Il canale YouTube di Stefano nasce a dicembre 2014 per diventare operativo nell’aprile 2015. All’inizio video ricette, poi, dopo i primi successi, l’orizzonte si allarga, sempre però basandosi sui due grandi pilastri: cibo e Alto Adige. Quasi 14mila follower sono tanti, un successo inaspettato. L’idea di mettere insieme un territorio, le sue ricette e un volto che buca il video ha funzionato, tanto che ora il canale è diventato l’occupazione e la fonte di reddito di Stefano. «Ho continuato a fare il cameriere e altri piccoli lavori fino a qualche mese fa. Ma ora, grazie anche a delle collaborazioni che mi si sono aperte grazie all’avventura di Youtube, riesco a guadagnarmi uno stipendio esclusivamente da quello».

img_6674La storia del giovane youtuber è un esempio di come cultura e creatività abbinati all’innovazione possano generare ricchezza e lavoro. «Ho sempre avuto la passione per la cucina, fin da quando a 7-8 anni chiedevo a mia madre di poter preparare dei sughi – ricorda Cavada -. Poi però mi sono scoperto molto bravo in matematica, e dopo il liceo Torricelli a Bolzano mi ero iscritto alla facoltà di Matematica dell’Università. Eppure continuavo a chiedermi: come posso far esplodere la mia passione per la cucina? E come posso rimanere in contatto con la gente?». La risposta è stata il canale di Youtube, mix perfetto delle esigenze di Cavada, che ha saputo cambiare strada con successo. Dalla matematica ai fornelli, dove comunque una certa precisione è richiesta.

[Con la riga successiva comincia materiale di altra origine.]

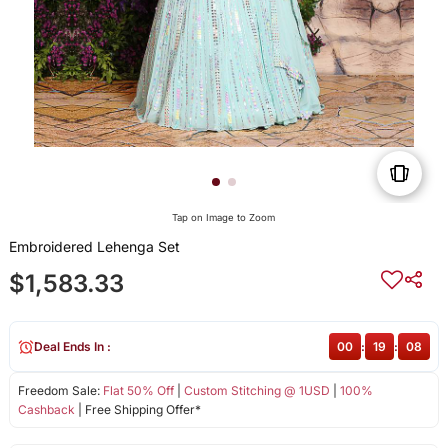
Tap on Image to Zoom
Embroidered Lehenga Set
$1,583.33
Deal Ends In :
00
:
19
:
07
Freedom Sale:
Flat 50% Off
|
Custom Stitching @ 1USD
|
100%
Cashback
| Free Shipping Offer*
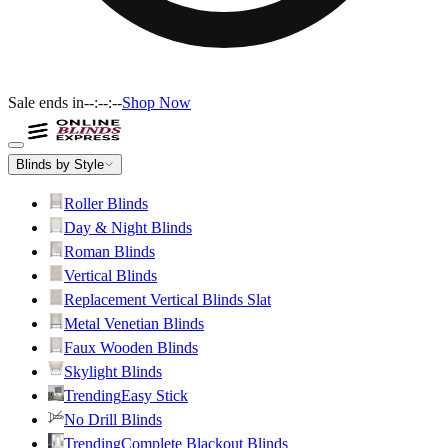
Sale ends in
--:--:--
Shop Now
Blinds by Style
Roller Blinds
Day & Night Blinds
Roman Blinds
Vertical Blinds
Replacement Vertical Blinds Slat
Metal Venetian Blinds
Faux Wooden Blinds
Skylight Blinds
Trending
Easy Stick
No Drill Blinds
Trending
Complete Blackout Blinds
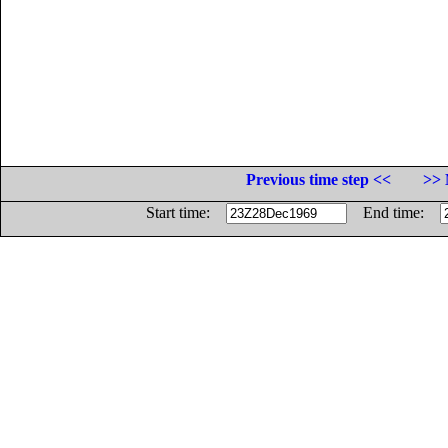
Previous time step <<
>> 
Start time:
End time:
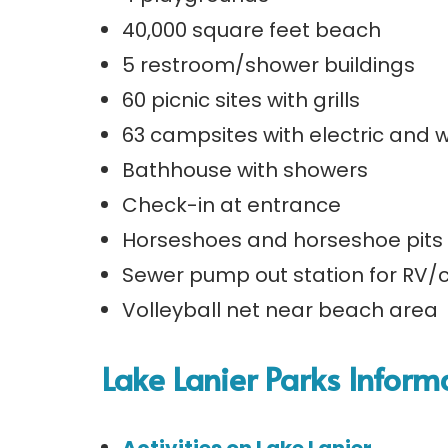
40,000 square feet beach
5 restroom/shower buildings
60 picnic sites with grills
63 campsites with electric and
Bathhouse with showers
Check-in at entrance
Horseshoes and horseshoe pits 
Sewer pump out station for RV
Volleyball net near beach area
Lake Lanier Parks Inform
Activities on Lake Lanier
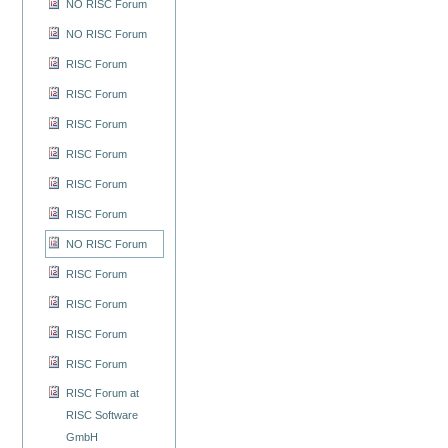
NO RISC Forum
NO RISC Forum
RISC Forum
RISC Forum
RISC Forum
RISC Forum
RISC Forum
RISC Forum
NO RISC Forum
RISC Forum
RISC Forum
RISC Forum
RISC Forum
RISC Forum at
RISC Software
GmbH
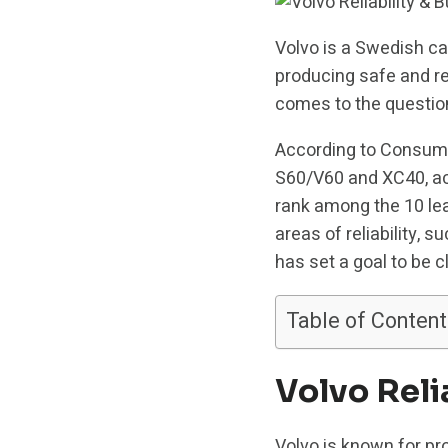
Volvo is a Swedish ca
producing safe and rel
comes to the question
According to Consumer 
S60/V60 and XC40, ach
rank among the 10 leas
areas of reliability,
has set a goal to be c
Table of Content
Volvo Reli
Volvo is known for pro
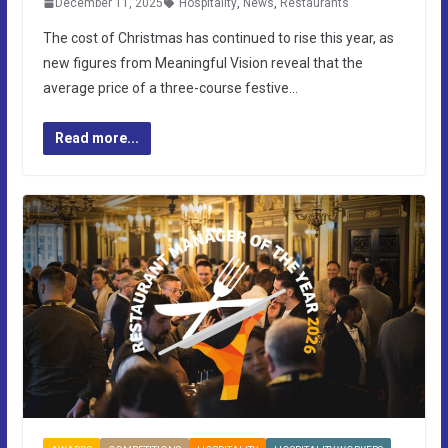
December 11, 2025
Hospitality
,
News
,
Restaurants
The cost of Christmas has continued to rise this year, as
new figures from Meaningful Vision reveal that the
average price of a three-course festive…
Read more...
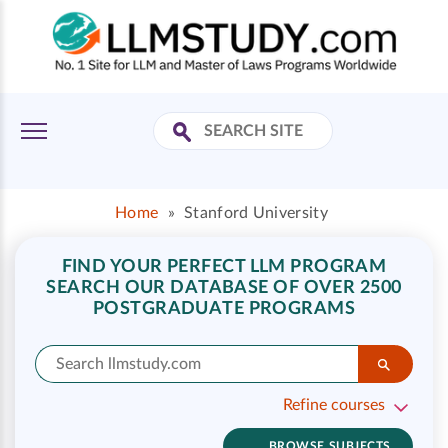
Home
»
Stanford University
FIND YOUR PERFECT LLM PROGRAM
SEARCH OUR DATABASE OF OVER 2500
POSTGRADUATE PROGRAMS
Refine courses
BROWSE SUBJECTS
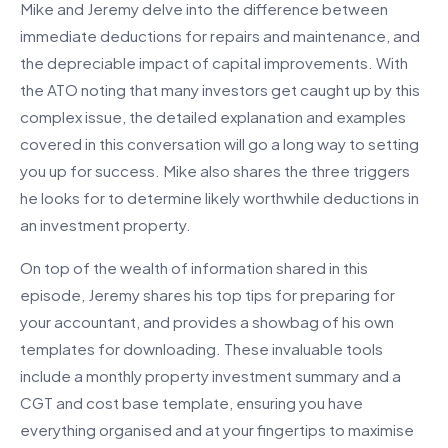
Mike and Jeremy delve into the difference between
immediate deductions for repairs and maintenance, and
the depreciable impact of capital improvements. With
the ATO noting that many investors get caught up by this
complex issue, the detailed explanation and examples
covered in this conversation will go a long way to setting
you up for success. Mike also shares the three triggers
he looks for to determine likely worthwhile deductions in
an investment property.
On top of the wealth of information shared in this
episode, Jeremy shares his top tips for preparing for
your accountant, and provides a showbag of his own
templates for downloading. These invaluable tools
include a monthly property investment summary and a
CGT and cost base template, ensuring you have
everything organised and at your fingertips to maximise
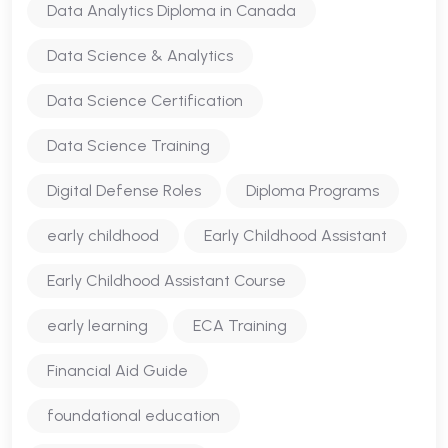
Data Analytics Diploma in Canada
Data Science & Analytics
Data Science Certification
Data Science Training
Digital Defense Roles
Diploma Programs
early childhood
Early Childhood Assistant
Early Childhood Assistant Course
early learning
ECA Training
Financial Aid Guide
foundational education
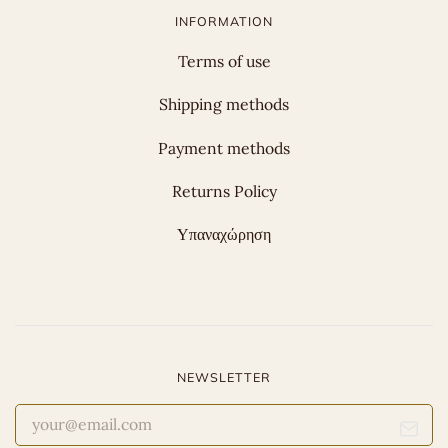
INFORMATION
Terms of use
Shipping methods
Payment methods
Returns Policy
Υπαναχώρηση
NEWSLETTER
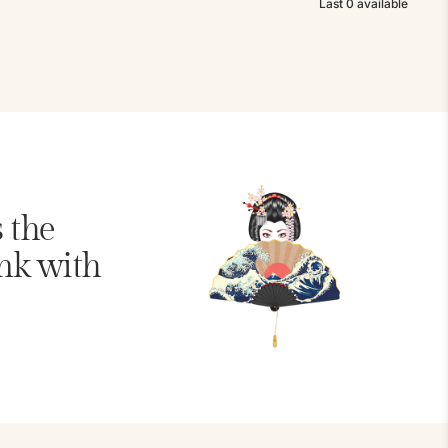
Last
0
available
s the
nk with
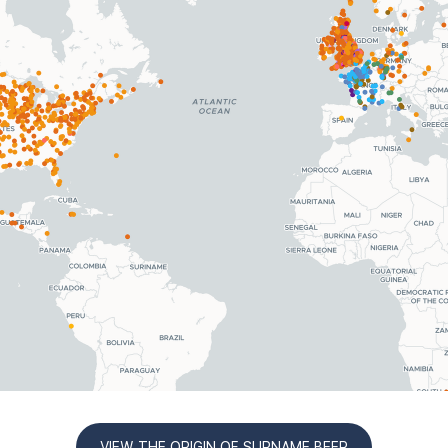
VIEW THE ORIGIN OF SURNAME BEER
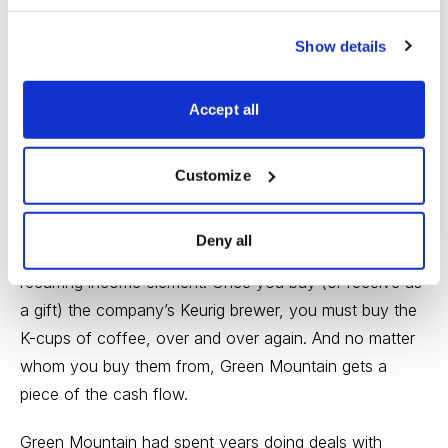
even though the popular market indexes have
weakened in recent weeks, the broad market’s health
Show details
still looks good. And there are still a lot of great growth
stocks to choose from.
Accept all
One that might fit very well in your portfolio is
Green
Customize
Mountain Coffee Roasters (GMCR)
.
Green Mountain is the dominant manufacturer of
Deny all
single-cup coffee brewers, a business with a classic
recurring income element. Once you buy (or receive as
a gift) the company’s Keurig brewer, you must buy the
K-cups of coffee, over and over again. And no matter
whom you buy them from, Green Mountain gets a
piece of the cash flow.
Green Mountain had spent years doing deals with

C’è poi un altro elemento fondamentale nella storia: sapersi mettere in gioco. Così il giovane altoatesino ha deciso prima di fare un anno all’istituto professionale alberghiero di Merano, poi di girare il mondo. «Sono partito per Londra il 2 febbraio 2012: dovevo stare tre mesi, sono tornato il 2 luglio del 2013. Ho lavorato per un’azienda che commercializzava caffè italiano in Inghilterra, ho affinato la lingua, un’esperienza unica». A Parigi, invece, l’avventura nel 2014 è durata solo tre mesi. «Ma come ripeto spesso: s’impara sempre, anche dalle avventure meno felici».

Cavada ovviamente non si ferma: l’agenda per il 2017 è già fittissima. «Ho già pronta una miniserie, 12 video: 6 sono ricette altoatesine rivisitate con un tocco internazionale, altri 6 invece sono incontri con produttori del nostro territorio». E poi c’è l’idea di mettere nero su bianco la sua (già grande) esperienza.  «Ho già in mente come saranno i miei primi 4 libri,  con l’anno nuovo mi metto sotto al lavoro». C’è da scommettere: sarà un successo.

Il programma di «Cultura, volontariato e innovazione al centro»

iscrizioni su www.cscv.it

Mercoledì 21 dicembre, Centro Trevi, Bolzano

10.00 – 10.30. Caffè di benvenuto

10.30 – 12.30 Laboratori Pratici

«Guida al reclutamento e alla gestione dei volontari»

con Andreas Fernandez e Giovanna Galeaz (Non Profit Network – CSV Trentino)

«Comunicazione per attrarre nuovo pubblico» con Domenico Lanzilotta (Blum)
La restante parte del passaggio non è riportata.